Rivera justificaba esa violencia entendiendo que la libertad individual debía ser subordinada a la libertad Estatal. Concebía al Estado como un ente cuyo fin reposaba en sí mismo y valía por sí mismo independiente a su acciones, y que la violencia debía ser el camino necesario para la transformación social.

Los deseos marxistas consistían en aumentar la libertad proletaria, la cual se encontraba limitada por la imposición de una burguesía explotadora, pero ¿realmente la libertad aumentó? Parece que no, al contrario.

Cuando un Estado es capaz de degollar el derecho a la vida, la libertad y la propiedad, en aras de un supuesto bien común, sepulta con esto la libertad individual y por ende la libertad colectiva. Lo único que termina construyendo es una libertad desproporcionada para el disfrute de sus dirigentes.

Jamás el sacrificio de la libertad individual traerá consigo la libertad colectiva.

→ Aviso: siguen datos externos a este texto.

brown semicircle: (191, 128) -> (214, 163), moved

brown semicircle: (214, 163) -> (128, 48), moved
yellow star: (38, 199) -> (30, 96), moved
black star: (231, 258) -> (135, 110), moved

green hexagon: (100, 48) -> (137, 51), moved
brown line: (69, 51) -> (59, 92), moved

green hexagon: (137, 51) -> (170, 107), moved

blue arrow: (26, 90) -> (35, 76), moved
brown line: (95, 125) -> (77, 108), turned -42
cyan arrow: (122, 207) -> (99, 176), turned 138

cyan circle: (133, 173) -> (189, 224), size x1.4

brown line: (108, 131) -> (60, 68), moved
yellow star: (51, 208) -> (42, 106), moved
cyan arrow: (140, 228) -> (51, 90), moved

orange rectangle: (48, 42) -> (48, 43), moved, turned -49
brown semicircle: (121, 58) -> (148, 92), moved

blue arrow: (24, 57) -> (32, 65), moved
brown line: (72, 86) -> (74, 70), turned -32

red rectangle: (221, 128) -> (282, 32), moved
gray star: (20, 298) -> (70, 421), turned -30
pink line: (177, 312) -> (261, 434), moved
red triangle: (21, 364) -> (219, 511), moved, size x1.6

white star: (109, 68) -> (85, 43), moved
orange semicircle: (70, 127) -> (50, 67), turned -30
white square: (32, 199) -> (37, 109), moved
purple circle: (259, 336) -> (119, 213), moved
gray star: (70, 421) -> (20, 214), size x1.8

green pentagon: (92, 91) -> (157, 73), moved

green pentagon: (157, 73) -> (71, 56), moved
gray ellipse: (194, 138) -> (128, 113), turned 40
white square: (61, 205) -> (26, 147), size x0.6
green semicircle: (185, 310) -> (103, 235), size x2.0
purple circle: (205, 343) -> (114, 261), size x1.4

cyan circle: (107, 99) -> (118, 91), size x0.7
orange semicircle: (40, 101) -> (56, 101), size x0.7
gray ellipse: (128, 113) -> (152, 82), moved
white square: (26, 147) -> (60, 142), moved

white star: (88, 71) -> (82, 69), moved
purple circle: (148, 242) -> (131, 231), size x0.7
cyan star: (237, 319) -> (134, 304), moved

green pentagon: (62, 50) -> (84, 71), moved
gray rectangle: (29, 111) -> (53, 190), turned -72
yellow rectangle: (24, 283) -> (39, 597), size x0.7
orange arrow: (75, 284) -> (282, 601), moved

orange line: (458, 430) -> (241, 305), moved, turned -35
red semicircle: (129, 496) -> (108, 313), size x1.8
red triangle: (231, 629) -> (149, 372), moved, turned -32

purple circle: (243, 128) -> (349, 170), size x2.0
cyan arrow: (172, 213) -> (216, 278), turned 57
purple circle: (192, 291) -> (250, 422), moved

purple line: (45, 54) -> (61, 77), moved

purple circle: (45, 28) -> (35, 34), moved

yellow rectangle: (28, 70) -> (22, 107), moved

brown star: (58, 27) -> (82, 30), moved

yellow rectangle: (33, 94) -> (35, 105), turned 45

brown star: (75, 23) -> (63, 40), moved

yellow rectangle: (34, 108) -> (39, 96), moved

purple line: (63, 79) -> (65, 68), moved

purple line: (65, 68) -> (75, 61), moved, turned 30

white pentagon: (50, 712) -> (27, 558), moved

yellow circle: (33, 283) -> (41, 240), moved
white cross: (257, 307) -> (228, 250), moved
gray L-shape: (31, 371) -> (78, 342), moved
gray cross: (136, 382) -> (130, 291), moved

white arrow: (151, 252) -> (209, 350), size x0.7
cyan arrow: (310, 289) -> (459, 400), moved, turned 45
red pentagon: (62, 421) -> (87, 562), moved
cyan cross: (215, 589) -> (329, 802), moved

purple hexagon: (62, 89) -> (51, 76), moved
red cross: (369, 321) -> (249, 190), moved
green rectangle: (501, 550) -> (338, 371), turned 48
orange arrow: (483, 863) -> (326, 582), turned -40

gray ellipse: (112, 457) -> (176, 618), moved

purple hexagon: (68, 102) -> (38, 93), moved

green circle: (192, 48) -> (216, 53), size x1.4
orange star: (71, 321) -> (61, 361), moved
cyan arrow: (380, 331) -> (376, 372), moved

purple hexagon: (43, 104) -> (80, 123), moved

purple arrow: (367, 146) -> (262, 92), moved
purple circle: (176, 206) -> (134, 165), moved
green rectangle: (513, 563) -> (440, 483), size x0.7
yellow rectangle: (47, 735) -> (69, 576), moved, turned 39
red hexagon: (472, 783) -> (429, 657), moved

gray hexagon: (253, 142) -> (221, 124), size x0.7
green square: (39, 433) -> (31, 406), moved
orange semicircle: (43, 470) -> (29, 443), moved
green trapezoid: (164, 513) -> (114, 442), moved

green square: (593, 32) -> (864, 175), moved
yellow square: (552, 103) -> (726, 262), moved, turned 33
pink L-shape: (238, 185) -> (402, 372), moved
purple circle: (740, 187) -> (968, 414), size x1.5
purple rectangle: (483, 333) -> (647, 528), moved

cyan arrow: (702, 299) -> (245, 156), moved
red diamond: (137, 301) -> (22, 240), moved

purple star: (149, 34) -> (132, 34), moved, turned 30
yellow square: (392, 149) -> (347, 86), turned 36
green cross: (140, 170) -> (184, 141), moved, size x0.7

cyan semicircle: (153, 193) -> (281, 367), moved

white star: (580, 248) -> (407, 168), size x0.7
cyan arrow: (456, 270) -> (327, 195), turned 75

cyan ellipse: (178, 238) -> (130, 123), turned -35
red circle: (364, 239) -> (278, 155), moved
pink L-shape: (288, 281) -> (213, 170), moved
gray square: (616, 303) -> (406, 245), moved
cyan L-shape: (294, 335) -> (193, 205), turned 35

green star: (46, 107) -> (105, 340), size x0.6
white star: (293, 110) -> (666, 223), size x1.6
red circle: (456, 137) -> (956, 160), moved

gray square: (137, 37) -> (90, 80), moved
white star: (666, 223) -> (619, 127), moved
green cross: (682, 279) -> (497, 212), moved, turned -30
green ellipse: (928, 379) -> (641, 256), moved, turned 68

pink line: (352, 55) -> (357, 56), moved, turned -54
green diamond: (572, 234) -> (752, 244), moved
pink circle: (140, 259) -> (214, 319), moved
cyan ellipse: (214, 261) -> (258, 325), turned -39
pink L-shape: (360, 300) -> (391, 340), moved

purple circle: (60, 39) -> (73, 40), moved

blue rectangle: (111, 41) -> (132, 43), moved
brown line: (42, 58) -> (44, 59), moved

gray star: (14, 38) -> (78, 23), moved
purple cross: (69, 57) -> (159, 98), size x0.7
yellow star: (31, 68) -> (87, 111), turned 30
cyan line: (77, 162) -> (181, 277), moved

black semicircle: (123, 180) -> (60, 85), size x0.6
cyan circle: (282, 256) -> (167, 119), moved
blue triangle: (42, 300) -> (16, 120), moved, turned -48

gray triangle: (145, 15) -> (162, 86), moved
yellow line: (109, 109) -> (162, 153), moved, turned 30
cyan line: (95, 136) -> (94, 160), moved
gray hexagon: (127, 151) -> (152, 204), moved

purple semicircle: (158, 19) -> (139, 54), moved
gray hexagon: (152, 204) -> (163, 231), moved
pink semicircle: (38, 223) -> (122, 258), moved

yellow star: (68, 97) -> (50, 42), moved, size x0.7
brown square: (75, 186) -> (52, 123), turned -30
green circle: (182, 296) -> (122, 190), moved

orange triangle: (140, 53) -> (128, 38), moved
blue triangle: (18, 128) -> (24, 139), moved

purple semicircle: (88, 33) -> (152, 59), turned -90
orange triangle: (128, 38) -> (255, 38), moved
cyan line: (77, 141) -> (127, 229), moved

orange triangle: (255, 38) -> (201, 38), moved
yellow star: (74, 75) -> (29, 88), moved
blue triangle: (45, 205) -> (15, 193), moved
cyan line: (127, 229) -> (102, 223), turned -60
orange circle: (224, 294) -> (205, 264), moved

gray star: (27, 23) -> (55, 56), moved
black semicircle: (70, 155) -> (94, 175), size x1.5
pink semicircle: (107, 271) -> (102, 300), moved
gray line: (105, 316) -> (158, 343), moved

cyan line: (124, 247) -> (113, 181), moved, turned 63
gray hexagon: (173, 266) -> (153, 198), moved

Esa censura se verá reflejada en todas las capas sociales. Tanto pensadores como artistas sufrirán el despotismo de un gobierno autoritario, no importando si se está a favor o en contra del mismo. Diego Rivera lo vivió de primera mano y aun así prefirió mantenerse en la necedad de los caminos de la violencia. ¿Cuántos más decidirán tomar esa ruta? Ruta que nos afecta a todos. Lo que no podemos olvidar los libertarios es que nuestro camino no es la violencia, son las ideas. Como decía El ángel rojo “se puede morir por un ideal, pero jamás matar por él”.

Parece un horizonte lejano, pero debemos entender la cuasi sacralidad humana, la dignidad inherente al hombre, misma que se encuentra aún en los violentos. El libertario, así como El ángel rojo, debe de ser un ejemplo de respeto de esa dignidad, mantener el debate como guía, y a la humanidad como camino.